=== SOURCE MATERIAL ===
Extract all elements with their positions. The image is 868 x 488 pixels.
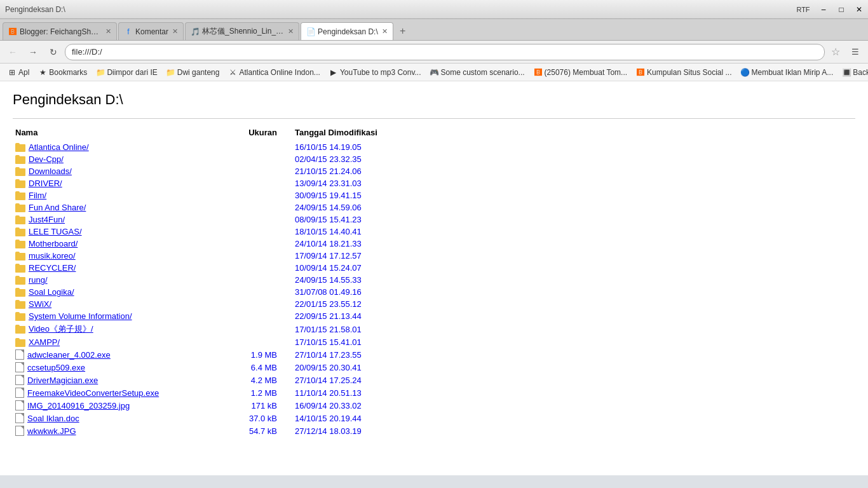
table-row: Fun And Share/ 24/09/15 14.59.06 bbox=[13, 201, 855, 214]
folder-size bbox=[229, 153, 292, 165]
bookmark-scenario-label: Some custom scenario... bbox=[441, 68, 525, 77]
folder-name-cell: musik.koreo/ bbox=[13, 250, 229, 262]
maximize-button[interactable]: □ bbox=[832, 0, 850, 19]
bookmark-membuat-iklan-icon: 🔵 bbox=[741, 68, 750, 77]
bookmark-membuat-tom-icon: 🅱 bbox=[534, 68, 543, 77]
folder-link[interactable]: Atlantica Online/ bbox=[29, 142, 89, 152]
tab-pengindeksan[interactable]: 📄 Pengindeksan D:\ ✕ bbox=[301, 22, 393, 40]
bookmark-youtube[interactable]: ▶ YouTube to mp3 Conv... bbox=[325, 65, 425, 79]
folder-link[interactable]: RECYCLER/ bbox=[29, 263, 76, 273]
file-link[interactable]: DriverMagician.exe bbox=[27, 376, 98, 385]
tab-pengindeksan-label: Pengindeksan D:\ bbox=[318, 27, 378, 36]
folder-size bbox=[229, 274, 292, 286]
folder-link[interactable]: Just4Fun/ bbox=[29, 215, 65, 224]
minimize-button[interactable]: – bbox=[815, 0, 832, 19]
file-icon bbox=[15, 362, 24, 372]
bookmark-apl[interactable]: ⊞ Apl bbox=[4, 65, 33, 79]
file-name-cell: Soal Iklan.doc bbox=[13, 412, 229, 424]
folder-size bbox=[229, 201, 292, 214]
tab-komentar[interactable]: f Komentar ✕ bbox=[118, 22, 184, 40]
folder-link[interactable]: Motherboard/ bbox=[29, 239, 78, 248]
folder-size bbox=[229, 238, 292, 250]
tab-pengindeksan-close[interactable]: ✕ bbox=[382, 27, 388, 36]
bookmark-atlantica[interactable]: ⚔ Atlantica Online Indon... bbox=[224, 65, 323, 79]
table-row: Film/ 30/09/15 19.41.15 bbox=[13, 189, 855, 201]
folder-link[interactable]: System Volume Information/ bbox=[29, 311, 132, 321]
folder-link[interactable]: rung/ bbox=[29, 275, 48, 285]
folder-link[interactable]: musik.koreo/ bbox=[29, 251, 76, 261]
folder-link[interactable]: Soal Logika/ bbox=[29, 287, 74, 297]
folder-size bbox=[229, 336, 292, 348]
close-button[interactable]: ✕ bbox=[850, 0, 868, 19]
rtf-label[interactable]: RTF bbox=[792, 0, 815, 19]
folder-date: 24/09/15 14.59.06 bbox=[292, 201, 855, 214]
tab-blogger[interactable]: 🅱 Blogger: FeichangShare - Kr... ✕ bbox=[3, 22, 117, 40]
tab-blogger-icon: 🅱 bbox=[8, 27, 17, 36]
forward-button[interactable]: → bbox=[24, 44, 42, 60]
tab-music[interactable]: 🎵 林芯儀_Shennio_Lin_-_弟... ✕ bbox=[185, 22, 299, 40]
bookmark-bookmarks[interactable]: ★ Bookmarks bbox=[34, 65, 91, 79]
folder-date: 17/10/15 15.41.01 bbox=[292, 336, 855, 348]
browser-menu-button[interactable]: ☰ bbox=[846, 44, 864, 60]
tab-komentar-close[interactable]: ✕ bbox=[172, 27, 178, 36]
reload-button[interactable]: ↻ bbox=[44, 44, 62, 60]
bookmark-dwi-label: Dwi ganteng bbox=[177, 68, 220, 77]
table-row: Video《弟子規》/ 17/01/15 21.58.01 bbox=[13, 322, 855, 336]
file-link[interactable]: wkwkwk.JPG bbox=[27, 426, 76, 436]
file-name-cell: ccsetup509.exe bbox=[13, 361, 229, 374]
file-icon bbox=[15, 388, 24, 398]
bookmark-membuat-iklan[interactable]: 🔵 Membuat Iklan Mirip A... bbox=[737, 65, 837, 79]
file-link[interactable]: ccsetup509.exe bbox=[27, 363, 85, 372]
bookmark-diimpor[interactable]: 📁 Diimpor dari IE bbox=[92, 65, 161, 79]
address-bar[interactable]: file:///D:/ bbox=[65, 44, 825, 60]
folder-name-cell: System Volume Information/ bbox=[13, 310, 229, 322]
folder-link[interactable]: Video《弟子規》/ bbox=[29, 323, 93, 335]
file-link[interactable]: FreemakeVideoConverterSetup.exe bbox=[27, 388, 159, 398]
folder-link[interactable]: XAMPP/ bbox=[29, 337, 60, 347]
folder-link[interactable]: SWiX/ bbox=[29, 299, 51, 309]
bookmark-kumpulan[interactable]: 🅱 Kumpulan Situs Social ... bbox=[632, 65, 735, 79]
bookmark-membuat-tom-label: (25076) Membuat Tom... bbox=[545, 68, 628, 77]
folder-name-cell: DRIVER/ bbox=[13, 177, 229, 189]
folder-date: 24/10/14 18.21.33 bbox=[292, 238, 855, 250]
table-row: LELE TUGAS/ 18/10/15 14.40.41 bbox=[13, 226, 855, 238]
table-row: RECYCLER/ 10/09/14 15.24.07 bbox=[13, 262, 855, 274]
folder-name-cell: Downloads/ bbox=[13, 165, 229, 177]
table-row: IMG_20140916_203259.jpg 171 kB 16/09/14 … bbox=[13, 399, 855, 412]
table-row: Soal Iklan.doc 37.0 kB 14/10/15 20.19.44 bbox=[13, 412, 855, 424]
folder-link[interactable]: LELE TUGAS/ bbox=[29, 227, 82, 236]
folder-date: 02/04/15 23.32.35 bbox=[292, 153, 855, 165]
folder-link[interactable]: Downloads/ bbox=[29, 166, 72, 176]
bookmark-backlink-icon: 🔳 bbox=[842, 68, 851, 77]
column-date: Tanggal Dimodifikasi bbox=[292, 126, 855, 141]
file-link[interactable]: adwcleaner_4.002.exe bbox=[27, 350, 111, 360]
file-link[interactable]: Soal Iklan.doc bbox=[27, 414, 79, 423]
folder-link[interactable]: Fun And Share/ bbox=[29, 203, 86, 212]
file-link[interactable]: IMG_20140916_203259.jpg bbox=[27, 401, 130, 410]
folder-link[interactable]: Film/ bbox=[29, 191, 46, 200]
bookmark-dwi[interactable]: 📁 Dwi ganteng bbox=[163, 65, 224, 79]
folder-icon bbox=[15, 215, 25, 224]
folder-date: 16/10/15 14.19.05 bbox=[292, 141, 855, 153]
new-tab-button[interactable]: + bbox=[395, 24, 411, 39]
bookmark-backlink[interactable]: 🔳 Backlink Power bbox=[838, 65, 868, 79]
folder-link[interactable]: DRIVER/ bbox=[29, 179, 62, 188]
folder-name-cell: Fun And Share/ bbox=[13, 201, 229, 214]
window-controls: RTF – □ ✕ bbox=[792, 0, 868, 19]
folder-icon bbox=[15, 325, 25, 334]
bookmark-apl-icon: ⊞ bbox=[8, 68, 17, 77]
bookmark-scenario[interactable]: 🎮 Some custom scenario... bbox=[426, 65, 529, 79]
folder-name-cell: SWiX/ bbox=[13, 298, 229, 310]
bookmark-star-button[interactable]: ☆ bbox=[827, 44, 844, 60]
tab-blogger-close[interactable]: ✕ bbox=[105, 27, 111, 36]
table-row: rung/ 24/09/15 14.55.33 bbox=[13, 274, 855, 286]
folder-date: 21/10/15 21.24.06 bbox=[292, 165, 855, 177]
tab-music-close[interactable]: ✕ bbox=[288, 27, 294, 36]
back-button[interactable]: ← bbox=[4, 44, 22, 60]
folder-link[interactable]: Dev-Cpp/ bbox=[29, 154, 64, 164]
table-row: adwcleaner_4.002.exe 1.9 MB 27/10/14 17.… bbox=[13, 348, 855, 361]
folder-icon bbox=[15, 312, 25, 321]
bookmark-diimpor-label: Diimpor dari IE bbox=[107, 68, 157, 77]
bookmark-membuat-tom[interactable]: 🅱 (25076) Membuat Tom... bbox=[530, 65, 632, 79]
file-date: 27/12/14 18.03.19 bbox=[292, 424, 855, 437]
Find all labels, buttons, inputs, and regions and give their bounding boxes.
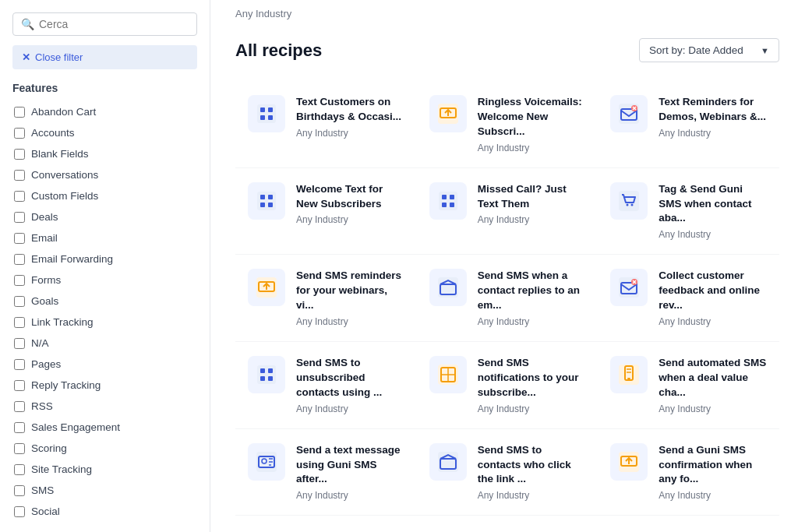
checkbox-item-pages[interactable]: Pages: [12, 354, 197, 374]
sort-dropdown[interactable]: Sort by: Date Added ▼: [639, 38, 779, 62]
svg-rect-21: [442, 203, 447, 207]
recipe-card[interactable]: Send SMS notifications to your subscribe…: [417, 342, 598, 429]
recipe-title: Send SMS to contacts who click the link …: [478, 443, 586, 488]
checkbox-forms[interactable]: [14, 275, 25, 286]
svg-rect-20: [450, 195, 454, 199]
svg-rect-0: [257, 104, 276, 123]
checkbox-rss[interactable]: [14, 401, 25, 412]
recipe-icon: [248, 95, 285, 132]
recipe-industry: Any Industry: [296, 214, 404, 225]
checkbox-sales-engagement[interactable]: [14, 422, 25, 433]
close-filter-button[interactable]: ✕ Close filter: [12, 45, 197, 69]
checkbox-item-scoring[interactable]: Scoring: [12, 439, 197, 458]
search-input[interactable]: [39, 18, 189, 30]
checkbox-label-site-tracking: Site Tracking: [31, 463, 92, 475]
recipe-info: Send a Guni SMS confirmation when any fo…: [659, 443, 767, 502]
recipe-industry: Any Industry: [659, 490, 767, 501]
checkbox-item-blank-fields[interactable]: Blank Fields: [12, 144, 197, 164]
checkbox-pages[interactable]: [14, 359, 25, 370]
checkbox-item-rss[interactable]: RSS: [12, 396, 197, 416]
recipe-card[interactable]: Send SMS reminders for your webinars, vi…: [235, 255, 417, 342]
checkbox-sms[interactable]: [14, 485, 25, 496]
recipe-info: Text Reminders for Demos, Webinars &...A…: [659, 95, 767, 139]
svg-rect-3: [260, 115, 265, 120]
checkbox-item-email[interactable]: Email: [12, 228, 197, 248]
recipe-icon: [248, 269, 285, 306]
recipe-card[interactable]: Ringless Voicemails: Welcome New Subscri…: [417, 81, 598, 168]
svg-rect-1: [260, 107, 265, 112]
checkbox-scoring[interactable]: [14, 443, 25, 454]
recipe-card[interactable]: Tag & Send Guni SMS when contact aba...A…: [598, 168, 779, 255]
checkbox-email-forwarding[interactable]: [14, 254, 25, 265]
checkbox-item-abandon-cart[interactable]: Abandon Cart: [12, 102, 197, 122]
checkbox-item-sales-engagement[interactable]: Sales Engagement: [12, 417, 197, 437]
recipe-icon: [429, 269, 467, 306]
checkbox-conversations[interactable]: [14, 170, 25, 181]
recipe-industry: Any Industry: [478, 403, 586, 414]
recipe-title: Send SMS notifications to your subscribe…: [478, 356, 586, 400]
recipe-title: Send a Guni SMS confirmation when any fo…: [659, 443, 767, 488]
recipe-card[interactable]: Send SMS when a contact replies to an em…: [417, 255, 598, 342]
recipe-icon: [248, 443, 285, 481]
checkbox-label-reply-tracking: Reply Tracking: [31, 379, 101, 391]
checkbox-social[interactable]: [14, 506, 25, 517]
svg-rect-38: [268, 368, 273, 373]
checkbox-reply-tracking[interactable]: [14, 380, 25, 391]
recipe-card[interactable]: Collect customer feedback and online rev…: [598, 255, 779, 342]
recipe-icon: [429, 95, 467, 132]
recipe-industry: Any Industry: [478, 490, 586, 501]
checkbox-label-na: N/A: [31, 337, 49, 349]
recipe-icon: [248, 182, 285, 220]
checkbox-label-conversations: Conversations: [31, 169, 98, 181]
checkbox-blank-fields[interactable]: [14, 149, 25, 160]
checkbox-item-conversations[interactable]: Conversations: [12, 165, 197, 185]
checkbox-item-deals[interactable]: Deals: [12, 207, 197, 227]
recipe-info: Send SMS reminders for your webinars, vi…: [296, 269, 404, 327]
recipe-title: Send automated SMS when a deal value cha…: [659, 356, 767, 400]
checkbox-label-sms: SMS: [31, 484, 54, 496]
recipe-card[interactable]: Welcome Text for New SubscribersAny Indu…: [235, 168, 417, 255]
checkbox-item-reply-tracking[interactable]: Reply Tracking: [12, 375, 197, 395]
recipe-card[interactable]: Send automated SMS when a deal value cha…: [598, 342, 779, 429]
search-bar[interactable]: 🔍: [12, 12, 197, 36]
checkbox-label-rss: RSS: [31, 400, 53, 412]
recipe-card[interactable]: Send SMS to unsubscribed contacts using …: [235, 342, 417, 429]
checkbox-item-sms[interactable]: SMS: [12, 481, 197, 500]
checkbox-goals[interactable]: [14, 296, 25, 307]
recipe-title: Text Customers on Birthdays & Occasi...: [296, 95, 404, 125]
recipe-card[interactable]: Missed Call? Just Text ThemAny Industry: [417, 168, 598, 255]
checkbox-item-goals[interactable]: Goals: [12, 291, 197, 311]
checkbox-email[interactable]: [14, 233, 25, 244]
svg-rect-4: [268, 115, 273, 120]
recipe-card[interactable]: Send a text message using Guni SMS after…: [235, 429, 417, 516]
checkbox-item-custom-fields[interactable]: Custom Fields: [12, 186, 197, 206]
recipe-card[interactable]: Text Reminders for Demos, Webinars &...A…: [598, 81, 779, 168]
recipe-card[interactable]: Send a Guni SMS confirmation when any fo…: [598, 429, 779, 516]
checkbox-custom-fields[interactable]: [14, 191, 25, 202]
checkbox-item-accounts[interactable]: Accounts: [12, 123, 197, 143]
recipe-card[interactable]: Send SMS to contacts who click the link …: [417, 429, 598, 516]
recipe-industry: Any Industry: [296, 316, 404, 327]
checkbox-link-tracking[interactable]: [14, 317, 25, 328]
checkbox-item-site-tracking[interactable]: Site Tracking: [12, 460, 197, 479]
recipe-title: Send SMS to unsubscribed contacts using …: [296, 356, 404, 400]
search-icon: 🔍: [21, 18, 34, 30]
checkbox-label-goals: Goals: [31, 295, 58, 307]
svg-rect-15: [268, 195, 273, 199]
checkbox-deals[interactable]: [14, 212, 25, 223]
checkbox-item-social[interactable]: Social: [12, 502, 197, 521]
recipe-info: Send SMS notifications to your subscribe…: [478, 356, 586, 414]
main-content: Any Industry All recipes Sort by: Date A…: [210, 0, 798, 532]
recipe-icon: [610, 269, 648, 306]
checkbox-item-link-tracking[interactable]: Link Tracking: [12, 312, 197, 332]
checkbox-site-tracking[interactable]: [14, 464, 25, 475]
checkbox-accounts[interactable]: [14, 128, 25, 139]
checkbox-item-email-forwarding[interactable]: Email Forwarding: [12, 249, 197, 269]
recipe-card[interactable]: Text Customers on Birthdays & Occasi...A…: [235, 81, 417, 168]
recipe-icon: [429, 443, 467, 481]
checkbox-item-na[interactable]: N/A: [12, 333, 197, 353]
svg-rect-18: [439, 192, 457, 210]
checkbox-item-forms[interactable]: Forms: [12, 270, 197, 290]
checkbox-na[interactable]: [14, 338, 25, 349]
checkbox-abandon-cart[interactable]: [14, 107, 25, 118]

=== EXERCISE DETAILS ===
Make a copy of each line in the records that has the word "Industry".

=== SOLUTION TO THE EXERCISE ===
recipe-industry: Any Industry: [296, 214, 404, 225]
recipe-industry: Any Industry: [659, 490, 767, 501]
recipe-industry: Any Industry: [478, 403, 586, 414]
recipe-industry: Any Industry: [478, 490, 586, 501]
recipe-card[interactable]: Missed Call? Just Text ThemAny Industry: [417, 168, 598, 255]
recipe-industry: Any Industry: [296, 316, 404, 327]
main-content: Any Industry All recipes Sort by: Date A…: [210, 0, 798, 532]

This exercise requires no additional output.